• [The problem]:
An exact repetition of the data is required; no picture should appear in it.

• [Data section]:
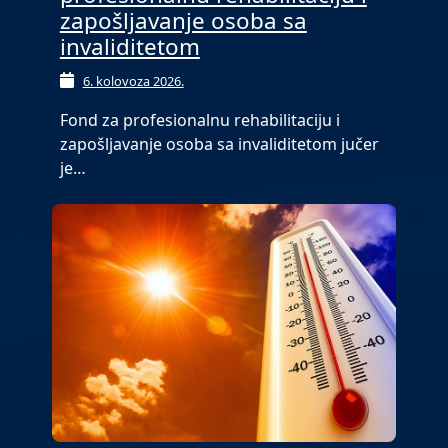
zapošljavanje osoba sa
invaliditetom
6. kolovoza 2026.
Fond za profesionalnu rehabilitaciju i
zapošljavanje osoba sa invaliditetom jučer
je…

• [Solution to this problem]:
zapošljavanje osoba sa
invaliditetom
6. kolovoza 2026.
Fond za profesionalnu rehabilitaciju i
zapošljavanje osoba sa invaliditetom jučer
je…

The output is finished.